Saturday, September 6, 2025

medicines, tools, and emotions

I just had stevia by itself for the first time ever today. Should have taken some sooner. I honestly forgot what it was called and somehow didn't try to figure it out and just stumbled upon the word this week while I was scrolling through Facebook. It's just a laxative to me. Works way better than others do, at least in my case. As such, I can get back to typing.

 I have ordered a new kind of medicine that I'm kind of excited about. It's a bunch of enzymes with particular minerals to allow those enzymes to do their job. It's 30 percent minerals and the rest of it is enzymes. It's been explained that the body's digestion system may slow down, a very common occurrence with women experiencing menopause, and the reason it can do this is from a lack of appropriate minerals, seemingly these women run out of minerals too fast so even when they take enzymes, it's not good enough. I don't know how veritable this all is, but it seems logical.
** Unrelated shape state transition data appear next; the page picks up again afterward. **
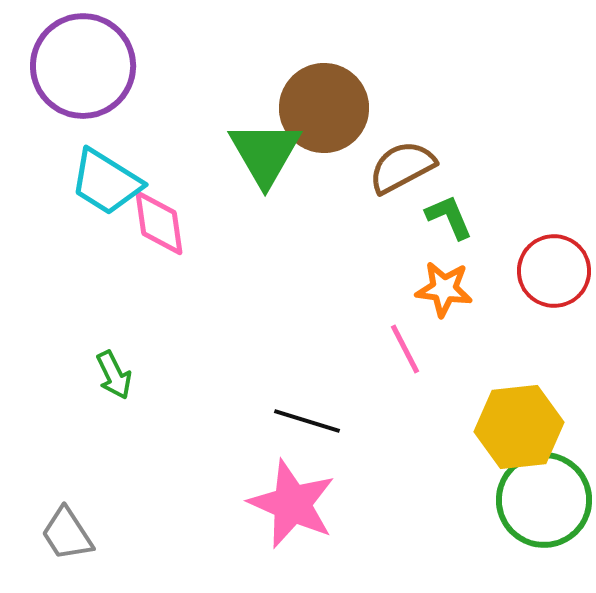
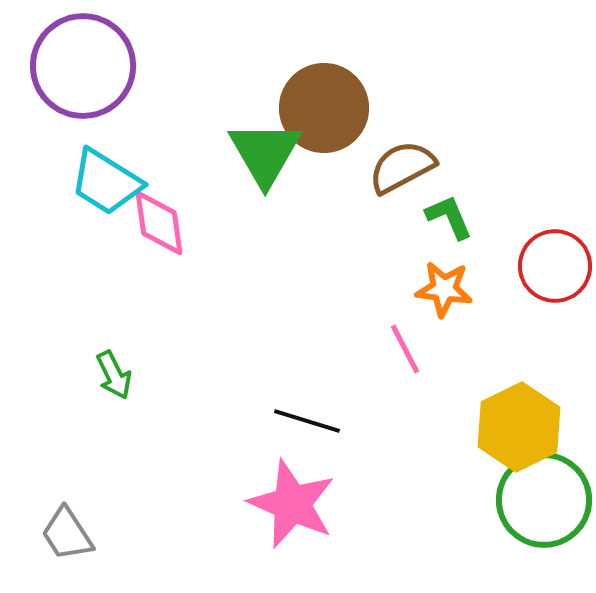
red circle: moved 1 px right, 5 px up
yellow hexagon: rotated 20 degrees counterclockwise
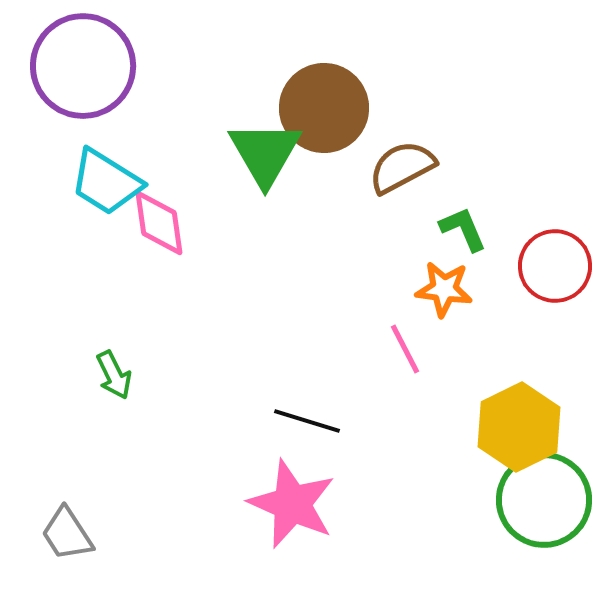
green L-shape: moved 14 px right, 12 px down
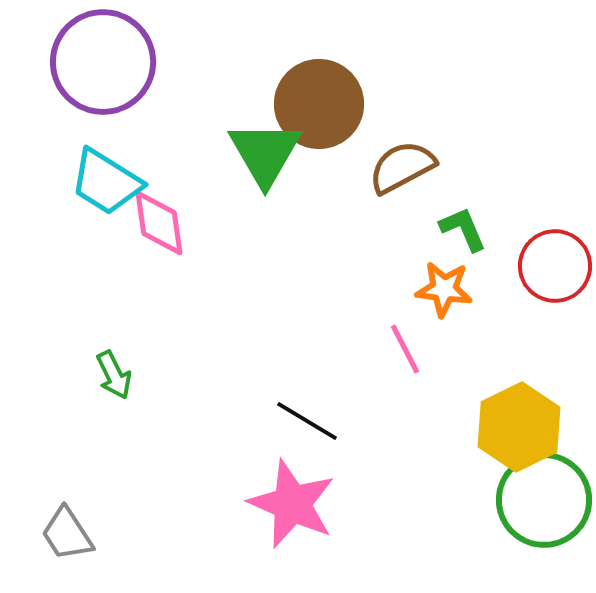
purple circle: moved 20 px right, 4 px up
brown circle: moved 5 px left, 4 px up
black line: rotated 14 degrees clockwise
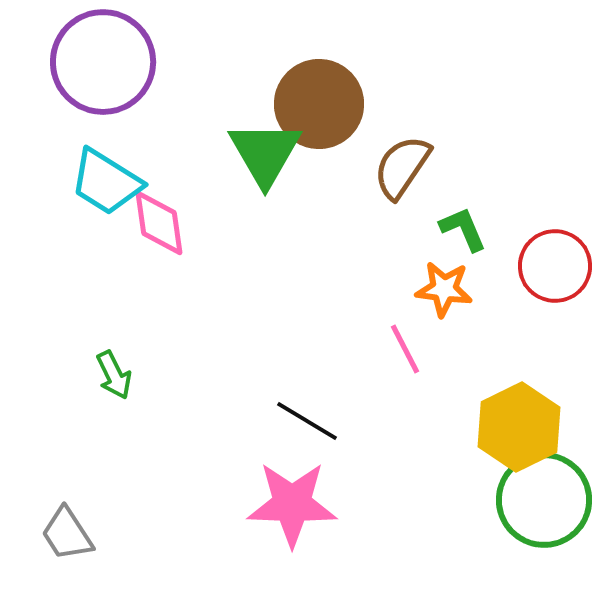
brown semicircle: rotated 28 degrees counterclockwise
pink star: rotated 22 degrees counterclockwise
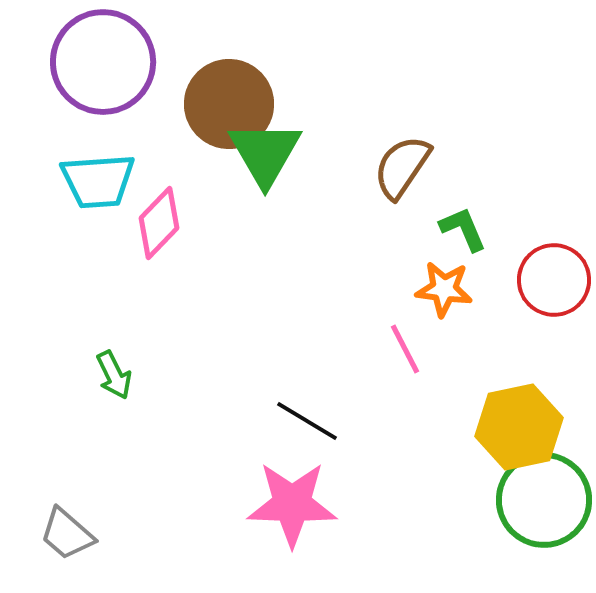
brown circle: moved 90 px left
cyan trapezoid: moved 8 px left, 1 px up; rotated 36 degrees counterclockwise
pink diamond: rotated 52 degrees clockwise
red circle: moved 1 px left, 14 px down
yellow hexagon: rotated 14 degrees clockwise
gray trapezoid: rotated 16 degrees counterclockwise
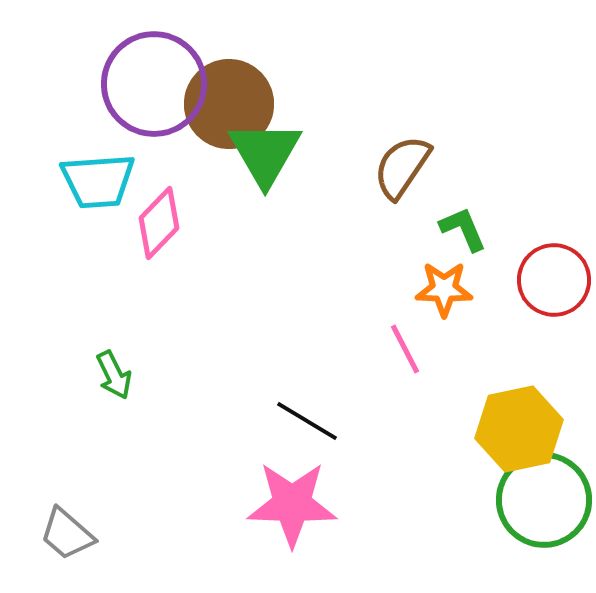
purple circle: moved 51 px right, 22 px down
orange star: rotated 6 degrees counterclockwise
yellow hexagon: moved 2 px down
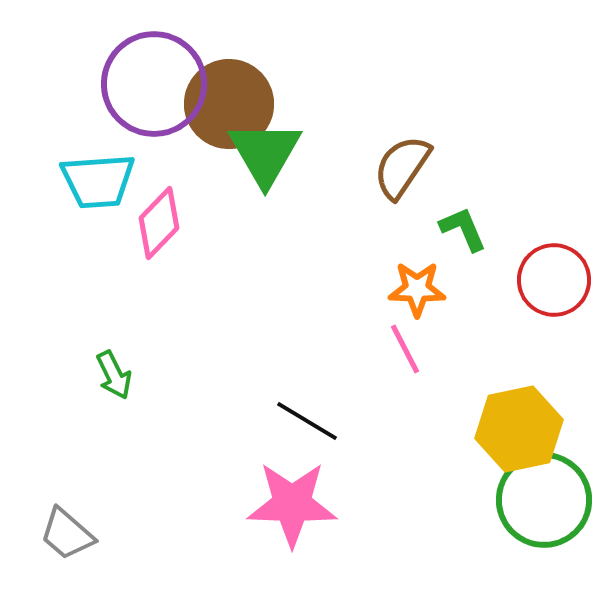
orange star: moved 27 px left
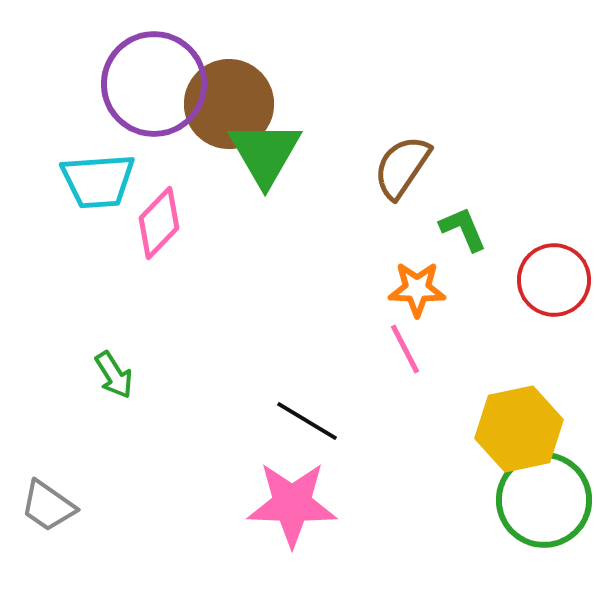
green arrow: rotated 6 degrees counterclockwise
gray trapezoid: moved 19 px left, 28 px up; rotated 6 degrees counterclockwise
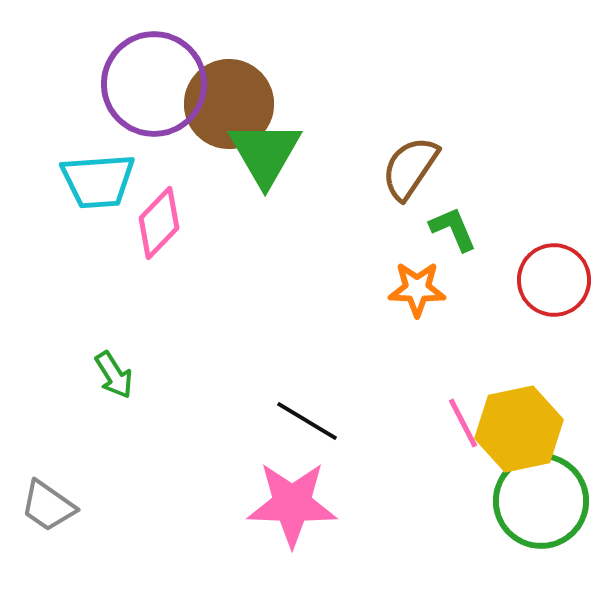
brown semicircle: moved 8 px right, 1 px down
green L-shape: moved 10 px left
pink line: moved 58 px right, 74 px down
green circle: moved 3 px left, 1 px down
In my case, I've been digesting food, but this is not operating fast enough for me. I'm hoping this could be the product that will actually let me gain some weight. I might be hoping for too much here but considering that I'm seeing the value of the fasting logic in my current situation it stands to reason that if that fasting window is necessary to allow me to heal, I also need enough time during the non-fasting hours to digest food or else my body won't spend energy on repairs. I could simply OMAD my way into long fasting hours, but I think I need a stronger digestive system if I ever hope to achieve a healthier weight.

I don't want to err on the side of danger with regards to trying to gain weight of course, I feel like I've done it before including in recent times as I have strayed away from my previous OMAD/TMAD routines and now I'm back at the fasting strategy to cope with the backlash that snacking seems to have caused me. The principle that is brought up a lot is an eating window of 8 hours followed by a fasting window of 16 hours. I'm sure the exact numbers aren't incredibly important, it's probably more important to pay attention to what your body needs, but that's a decent starting point for anyone to work from.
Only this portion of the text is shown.